You may not be particularly familiar with the name of Oscar Massin, but if you're a royal tiara lover, I bet you've gasped over at least one of his tiaras. His most famous tiara design is likely that of the diamond tiara that belonged to the Duchess of Fife, but he's also responsible for the grand Mellerio ruby tiara owned by the Dutch royal family. Today's sparkler, a diamond and pearl tiara worn by two generations of Romanian queens, is also attributed to Massin.


Elisabeth of Romania [source]

The original royal recipient of the piece was Queen Elisabeth of Romania, who was born a princess of Wied. At first, Elisabeth was proposed as a possible bride for the future King Edward VII of the United Kingdom, but he chose Princess Alexandra of Denmark instead. Elisabeth had to turn elsewhere for a kingly husband. In 1869, she caught the eye of a brand-new king shopping around Europe for a royal bride: Carol I of Romania. He’d been recently elected as the country’s king, and he needed a consort. A German princess like Elisabeth fit the bill, and the two were married the same year.

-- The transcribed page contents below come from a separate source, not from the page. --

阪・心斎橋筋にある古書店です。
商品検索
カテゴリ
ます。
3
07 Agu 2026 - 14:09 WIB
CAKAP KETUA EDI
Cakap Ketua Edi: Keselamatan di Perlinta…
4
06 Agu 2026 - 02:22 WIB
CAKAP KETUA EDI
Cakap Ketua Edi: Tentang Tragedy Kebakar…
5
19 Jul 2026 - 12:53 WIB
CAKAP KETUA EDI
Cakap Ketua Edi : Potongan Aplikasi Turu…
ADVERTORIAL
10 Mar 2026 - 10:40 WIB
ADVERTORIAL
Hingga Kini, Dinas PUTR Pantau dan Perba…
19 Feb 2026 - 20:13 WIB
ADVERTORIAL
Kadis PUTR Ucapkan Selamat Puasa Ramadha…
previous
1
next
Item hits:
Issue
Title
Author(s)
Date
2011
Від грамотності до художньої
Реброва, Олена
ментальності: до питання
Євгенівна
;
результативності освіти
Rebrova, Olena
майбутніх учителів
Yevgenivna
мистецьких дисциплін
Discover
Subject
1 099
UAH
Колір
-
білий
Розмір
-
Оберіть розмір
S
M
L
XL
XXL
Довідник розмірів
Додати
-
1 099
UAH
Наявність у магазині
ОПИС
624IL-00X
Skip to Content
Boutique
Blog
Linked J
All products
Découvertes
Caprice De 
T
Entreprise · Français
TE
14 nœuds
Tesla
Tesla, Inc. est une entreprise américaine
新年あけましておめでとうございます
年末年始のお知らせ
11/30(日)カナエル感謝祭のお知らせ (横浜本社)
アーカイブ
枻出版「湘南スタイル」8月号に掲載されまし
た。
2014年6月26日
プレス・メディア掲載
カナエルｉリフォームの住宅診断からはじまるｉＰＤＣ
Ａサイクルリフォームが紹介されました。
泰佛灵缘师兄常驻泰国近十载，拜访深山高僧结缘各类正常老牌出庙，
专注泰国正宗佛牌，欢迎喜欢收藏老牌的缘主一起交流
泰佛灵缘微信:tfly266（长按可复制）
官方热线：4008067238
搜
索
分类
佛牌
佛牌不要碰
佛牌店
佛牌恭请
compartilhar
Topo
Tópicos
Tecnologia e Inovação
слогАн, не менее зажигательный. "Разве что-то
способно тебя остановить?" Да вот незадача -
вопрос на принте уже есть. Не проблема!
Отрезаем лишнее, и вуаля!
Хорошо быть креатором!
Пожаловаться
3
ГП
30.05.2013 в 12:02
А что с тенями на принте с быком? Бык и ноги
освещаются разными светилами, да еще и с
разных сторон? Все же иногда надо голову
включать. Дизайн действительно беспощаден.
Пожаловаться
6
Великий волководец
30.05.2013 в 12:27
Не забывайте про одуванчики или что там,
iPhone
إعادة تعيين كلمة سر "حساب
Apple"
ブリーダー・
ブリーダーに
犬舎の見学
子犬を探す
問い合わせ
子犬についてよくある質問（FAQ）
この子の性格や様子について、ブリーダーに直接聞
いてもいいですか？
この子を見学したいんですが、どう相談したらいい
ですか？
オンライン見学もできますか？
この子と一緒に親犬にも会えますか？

Elisabeth of Romania [source]

The tiara, which featured a series of sixteen pearls set upright on a complex base made of diamonds and pearls, was given to the new Queen Elisabeth by a group of aristocratic Romanian women upon her arrival in Bucharest. If only her marriage had been as successful as this tiara! Elisabeth and Carol were not well-matched, and their only child, Maria, died at the age of three. Elisabeth shifted her energy to her other passion, literature, producing numerous works under the name Carmen Sylva. In her later years, she rarely wore tiaras at all.


Marie of Romania [source]

The country’s next queen, however, loved few things better than a dramatic diadem. Princess Marie of Edinburgh, a granddaughter of Queen Victoria, had married Elisabeth’s nephew-in-law, Ferdinand, in 1893. She inherited the tiara from Elisabeth and apparently liked it quite a bit, as she was photographed in the piece multiple times.


Marie of Romania [source]

But when the political situation in Romania became precarious during World War I, the tiara, along with an incredible number of treasures and valuables from the country, were sent to Moscow for safekeeping. Marie's mother, Maria Alexandrovna, had been born a Russian grand duchess, so Russia may have seemed like a familiar yet remote refuge for precious possessions. Other royals bet on Russia as a safehouse for their jewels as well, including Victoria of Battenberg, sister of Empress Alexandra. And that’s where things went sour. The Romanians invaded territory held by Russia, the Soviets cut off all diplomatic ties, and the treasures were stranded.


Marie of Romania

Some of the valuables have been returned over time, but many pieces, including the Massin tiara, were never repatriated to Romania. Unfortunately, I think we can count this as yet another tiara lost to history.